LOCAL playwright Mark Carey tells Gill Sutherland about how his new play, Body Double, which is on at The Bear Pit this week, came about.
“In 1986 I did a long tour and a stint in the West End with a play in which I played the title role. Sadly the play was called Corpse.
“In this play I was understudy to Colin Baker (Doctor Who) and was his body double. A body double, for those who don’t know, is an actor who appears briefly on stage to cover for another actor who is making a quick change.
“The audience watch the body double believing them to be the main actor and then, ta dah!, our leading actor appears again on the opposite side of the stage as someone else. Geddit! Amazing, if rather corny.
“Half way through the tour, we were at the Beck Theatre in Hayes, or was it the Grand Wolverhampton, never mind, I had an idea. Colin Baker is a really nice man and we got on well, but what if I killed him? What if, instead of shooting him in the play with a blank I used a real bullet? Could I then take over in the leading role? Could I even be TV’s most famous Time Lord? Something like that could lead to bigger things — Hamlet at the RSC! No, that would never happen.
“I quickly realised this was not a good idea in reality but was a decent idea for a play. A traditional thriller set in the theatre.
“I hope the audiences at The Bear Pit have a cracking night at the theatre. Body Double is a thriller in the true sense of the word and I defy anyone to predict how it ends.
“It’s not a ‘who dunnit’, it’s a ‘will they get away with it’. For those who want deep meaningful drama with brooding sparse dialogue this may not be for them.
“I’ll send those people one of my earlier plays!”
And it was one of those earlier plays from Mark’s collection that inspired Body Double. He told us: “A year ago I dug out my thriller then called An Act of Murder and had a reading with Ilmington Drama Group folk.
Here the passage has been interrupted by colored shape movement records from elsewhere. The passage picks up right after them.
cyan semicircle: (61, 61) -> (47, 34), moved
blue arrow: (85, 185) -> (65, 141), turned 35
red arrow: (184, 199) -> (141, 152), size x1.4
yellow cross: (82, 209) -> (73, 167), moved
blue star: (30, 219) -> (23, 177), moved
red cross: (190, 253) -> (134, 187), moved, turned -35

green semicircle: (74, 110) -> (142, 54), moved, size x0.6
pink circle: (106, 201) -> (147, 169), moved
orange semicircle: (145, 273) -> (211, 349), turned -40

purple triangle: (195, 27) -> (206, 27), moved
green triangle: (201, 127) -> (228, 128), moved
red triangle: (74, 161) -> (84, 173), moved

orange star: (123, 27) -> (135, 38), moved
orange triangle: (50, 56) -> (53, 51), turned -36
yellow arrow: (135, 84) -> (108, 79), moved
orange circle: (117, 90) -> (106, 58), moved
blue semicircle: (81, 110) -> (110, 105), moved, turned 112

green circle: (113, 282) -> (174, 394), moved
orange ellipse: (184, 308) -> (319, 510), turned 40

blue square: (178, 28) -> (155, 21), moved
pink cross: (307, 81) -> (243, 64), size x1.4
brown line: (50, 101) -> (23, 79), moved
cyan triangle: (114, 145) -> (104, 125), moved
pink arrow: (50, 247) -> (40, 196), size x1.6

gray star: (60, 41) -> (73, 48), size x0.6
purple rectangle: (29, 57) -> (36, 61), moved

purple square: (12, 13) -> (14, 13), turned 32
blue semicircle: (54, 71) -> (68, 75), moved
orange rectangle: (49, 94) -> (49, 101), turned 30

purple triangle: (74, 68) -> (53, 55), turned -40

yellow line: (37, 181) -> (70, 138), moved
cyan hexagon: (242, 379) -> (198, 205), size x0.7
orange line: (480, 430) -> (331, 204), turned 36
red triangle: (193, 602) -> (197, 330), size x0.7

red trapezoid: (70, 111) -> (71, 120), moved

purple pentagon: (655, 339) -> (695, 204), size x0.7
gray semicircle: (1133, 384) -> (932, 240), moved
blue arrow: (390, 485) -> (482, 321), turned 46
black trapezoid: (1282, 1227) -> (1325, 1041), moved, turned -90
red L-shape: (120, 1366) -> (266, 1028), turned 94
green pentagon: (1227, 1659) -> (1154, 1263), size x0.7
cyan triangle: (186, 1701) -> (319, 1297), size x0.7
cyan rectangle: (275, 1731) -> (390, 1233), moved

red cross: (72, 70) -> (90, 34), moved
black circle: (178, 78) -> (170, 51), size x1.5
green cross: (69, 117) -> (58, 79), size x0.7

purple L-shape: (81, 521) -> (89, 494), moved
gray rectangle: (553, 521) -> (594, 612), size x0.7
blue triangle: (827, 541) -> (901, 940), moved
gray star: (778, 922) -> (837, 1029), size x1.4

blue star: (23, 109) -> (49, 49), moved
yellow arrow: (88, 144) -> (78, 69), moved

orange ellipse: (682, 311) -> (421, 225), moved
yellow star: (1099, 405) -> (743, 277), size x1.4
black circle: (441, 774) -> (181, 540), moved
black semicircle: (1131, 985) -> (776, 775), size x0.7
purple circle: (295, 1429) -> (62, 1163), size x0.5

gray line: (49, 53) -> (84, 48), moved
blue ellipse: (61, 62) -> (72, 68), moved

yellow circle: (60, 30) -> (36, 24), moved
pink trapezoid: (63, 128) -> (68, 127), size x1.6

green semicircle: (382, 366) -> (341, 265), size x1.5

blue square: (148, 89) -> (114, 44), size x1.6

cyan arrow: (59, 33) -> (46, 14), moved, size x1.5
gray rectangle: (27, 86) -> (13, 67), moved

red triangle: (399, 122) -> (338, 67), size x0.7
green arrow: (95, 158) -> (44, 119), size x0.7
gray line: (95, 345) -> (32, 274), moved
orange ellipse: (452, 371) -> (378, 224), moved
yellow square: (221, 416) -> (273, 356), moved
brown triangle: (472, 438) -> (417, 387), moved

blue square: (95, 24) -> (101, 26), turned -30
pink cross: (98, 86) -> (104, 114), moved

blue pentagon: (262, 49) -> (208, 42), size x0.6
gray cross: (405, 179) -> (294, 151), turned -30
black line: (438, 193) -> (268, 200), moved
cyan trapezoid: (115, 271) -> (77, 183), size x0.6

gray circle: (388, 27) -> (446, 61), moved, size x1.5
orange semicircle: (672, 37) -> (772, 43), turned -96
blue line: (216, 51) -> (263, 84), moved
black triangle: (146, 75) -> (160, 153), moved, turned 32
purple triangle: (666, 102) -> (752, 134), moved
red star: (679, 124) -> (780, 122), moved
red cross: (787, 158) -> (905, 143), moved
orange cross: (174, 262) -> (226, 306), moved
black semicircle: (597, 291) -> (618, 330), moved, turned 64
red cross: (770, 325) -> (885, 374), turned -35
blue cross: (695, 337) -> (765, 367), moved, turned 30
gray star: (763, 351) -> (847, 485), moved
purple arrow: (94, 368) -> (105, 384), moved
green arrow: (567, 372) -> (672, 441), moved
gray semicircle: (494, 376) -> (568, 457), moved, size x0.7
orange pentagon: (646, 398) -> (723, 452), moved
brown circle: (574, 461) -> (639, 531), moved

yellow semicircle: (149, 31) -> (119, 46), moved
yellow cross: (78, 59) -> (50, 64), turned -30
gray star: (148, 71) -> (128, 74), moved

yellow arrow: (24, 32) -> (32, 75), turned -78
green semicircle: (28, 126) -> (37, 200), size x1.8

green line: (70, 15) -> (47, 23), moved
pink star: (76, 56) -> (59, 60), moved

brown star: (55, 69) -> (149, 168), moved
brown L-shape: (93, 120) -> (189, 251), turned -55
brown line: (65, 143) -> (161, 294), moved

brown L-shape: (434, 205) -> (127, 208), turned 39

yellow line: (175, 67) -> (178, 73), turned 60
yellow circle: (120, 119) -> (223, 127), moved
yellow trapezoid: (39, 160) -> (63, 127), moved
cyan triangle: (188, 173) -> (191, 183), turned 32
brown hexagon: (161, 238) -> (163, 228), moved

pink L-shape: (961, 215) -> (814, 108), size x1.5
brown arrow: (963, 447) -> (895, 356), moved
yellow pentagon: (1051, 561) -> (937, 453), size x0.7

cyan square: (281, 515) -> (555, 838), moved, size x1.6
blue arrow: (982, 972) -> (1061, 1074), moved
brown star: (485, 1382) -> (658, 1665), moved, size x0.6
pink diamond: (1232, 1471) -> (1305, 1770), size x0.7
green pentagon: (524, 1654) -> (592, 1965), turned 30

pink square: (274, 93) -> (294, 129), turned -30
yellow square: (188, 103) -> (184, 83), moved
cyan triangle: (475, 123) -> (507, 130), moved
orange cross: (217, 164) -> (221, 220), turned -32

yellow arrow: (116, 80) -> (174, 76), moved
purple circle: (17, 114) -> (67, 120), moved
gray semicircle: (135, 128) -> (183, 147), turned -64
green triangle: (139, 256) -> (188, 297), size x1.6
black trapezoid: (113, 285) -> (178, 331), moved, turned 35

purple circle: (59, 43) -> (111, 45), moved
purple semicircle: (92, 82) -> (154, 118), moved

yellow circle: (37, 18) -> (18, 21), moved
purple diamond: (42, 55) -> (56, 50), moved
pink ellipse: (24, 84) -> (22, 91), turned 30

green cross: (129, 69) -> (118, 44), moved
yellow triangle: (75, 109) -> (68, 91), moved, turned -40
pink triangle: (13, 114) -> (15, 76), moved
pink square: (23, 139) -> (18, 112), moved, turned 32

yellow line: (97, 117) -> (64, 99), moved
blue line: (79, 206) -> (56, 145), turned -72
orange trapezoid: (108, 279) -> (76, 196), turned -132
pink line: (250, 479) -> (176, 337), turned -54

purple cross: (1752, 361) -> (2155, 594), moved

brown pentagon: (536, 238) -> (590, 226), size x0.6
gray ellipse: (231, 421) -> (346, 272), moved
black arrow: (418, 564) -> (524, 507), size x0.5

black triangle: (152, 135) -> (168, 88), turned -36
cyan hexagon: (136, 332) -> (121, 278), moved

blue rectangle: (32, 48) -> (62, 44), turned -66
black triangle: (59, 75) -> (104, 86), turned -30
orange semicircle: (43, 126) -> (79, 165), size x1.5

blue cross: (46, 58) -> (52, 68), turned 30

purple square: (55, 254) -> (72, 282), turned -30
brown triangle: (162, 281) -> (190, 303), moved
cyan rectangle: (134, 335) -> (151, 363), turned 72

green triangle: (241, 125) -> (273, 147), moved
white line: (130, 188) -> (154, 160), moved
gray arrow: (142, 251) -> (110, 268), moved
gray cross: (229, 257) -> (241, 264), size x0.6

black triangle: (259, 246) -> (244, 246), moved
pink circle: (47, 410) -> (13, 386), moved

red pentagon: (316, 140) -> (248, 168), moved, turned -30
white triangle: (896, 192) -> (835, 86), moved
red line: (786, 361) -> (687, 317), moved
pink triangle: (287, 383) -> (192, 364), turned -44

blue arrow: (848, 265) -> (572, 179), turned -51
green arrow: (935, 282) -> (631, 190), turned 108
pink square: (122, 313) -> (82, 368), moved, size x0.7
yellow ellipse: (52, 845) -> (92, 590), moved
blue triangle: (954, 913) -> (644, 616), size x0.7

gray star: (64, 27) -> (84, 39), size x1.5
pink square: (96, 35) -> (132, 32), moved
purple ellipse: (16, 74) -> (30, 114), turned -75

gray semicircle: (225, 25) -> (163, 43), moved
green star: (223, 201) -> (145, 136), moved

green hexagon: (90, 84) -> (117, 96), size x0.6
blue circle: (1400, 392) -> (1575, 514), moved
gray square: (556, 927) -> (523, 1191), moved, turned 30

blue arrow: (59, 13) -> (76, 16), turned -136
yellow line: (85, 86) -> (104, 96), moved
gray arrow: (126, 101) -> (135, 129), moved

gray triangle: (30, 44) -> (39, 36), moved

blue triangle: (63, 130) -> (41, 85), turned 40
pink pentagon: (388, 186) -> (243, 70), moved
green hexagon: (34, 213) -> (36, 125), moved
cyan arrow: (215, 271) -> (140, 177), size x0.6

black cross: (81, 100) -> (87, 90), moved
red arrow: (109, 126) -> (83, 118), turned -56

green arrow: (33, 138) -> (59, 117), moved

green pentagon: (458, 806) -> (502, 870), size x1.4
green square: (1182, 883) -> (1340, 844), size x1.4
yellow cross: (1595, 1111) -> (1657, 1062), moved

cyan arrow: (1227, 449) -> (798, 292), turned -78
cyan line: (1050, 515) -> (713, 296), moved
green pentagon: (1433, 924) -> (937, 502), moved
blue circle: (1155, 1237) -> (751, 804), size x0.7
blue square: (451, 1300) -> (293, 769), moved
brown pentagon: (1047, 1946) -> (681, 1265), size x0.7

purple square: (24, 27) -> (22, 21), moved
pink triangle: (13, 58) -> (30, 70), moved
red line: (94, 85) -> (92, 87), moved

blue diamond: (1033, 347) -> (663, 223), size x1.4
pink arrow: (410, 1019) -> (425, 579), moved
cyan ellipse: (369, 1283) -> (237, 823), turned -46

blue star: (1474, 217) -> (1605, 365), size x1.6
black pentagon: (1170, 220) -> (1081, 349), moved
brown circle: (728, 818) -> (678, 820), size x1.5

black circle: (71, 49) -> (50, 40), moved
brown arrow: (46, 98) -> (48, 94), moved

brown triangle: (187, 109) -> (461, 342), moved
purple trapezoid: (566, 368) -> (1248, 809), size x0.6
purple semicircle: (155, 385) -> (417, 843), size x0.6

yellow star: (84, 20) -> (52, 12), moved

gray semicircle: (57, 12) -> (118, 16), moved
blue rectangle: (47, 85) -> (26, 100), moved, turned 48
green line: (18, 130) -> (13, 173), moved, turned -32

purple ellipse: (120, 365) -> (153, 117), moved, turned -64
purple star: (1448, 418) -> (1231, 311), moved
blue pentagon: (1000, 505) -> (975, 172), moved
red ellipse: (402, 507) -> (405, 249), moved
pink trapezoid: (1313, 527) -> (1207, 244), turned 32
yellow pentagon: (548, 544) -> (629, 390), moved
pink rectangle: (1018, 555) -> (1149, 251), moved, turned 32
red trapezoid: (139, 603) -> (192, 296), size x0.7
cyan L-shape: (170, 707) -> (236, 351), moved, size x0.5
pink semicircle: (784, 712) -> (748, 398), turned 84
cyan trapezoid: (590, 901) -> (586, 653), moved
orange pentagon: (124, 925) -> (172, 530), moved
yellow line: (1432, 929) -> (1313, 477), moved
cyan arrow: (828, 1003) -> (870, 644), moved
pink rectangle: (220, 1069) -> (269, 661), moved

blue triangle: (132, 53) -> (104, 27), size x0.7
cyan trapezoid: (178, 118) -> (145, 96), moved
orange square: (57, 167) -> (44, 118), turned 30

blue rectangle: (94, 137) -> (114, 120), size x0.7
“I still believed it could work, maybe not as a straightforward thriller, but a pastiche of a thriller. A thriller that paid homage to all those thrillers of the 1980s by Ira Levin and Antony Shaffer. So that’s what I came up with Body Double.
“As this play is plot-bound, you have to be fairy disciplined, you can’t go off on flights of fancy.
“The plot is all and has to move quickly with regular twists, shocks and surprises. The audience have to be kept guessing until the end. The writing process is like a crossword puzzle: put in one idea and it affects all the others. Take something out and it all falls like a house of cards.
“It’s odd being the writer and the director, but I don’t think I’m precious about my words. I encourage the actors to change things if they want to.
“I’ve been in lots of plays as an actor and I know what it’s like. All actors work in different ways and I’m keen to let this bunch, who are really experienced, express themselves.” Mark also gave us a sneak peak of what we might expect from him next.
“Writing-wise I’m working on the sequel to my one-man play Into the Breach called Bottom’s Dream, where an amateur company do A Midsummer Night’s Dream. I’m also writing a play about the Gypsy Women’s’ Theatre Company, who came to Stratford every year in the early 20th century, called The Blood Tub.
“They performed an all-women Macbeth, which caused a huge stir in the town.”
Body Double stars Natalie Danks-Smith as Emma Tomlinson, David Derrington as Barry Liston, Christopher Harvey as Martin Barnes, Pamela Hickson as Joanna McArthur and Graham Tyrer as Simon Shawruns. It runs at The Bear Pit until 9th April, with performances nightly at 7.30pm and a 2.30pm matinee on the last day. Tickets are £12 (£10 concessions) from 01789 403416 or in person from the RSC box office.